Sort through the data and copy the lines holding the word "will".

(Transcribed page contents)
◆ ◆ ◆

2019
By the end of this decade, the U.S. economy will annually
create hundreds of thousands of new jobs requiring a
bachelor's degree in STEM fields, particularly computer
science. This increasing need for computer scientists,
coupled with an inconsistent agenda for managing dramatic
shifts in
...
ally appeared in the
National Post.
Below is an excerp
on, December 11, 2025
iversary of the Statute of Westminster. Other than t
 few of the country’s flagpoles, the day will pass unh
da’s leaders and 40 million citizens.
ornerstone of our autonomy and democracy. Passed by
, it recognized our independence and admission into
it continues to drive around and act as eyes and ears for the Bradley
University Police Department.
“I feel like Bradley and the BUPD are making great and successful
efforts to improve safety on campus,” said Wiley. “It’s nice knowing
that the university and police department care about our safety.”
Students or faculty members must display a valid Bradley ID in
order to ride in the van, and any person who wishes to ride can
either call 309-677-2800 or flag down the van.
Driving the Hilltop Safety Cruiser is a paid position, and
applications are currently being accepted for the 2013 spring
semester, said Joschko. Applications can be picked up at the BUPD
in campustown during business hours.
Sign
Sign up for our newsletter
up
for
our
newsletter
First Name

◆ ◆ ◆

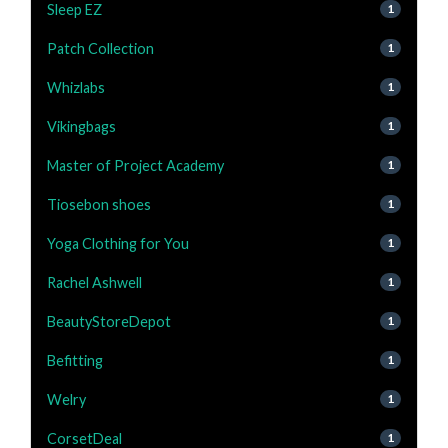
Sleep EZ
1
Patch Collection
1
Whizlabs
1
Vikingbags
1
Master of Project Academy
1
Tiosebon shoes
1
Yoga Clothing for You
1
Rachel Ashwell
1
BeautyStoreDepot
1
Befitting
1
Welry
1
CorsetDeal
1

◆ ◆ ◆

- OUTPUT FOR THIS TASK
By the end of this decade, the U.S. economy will annually
 few of the country’s flagpoles, the day will pass unh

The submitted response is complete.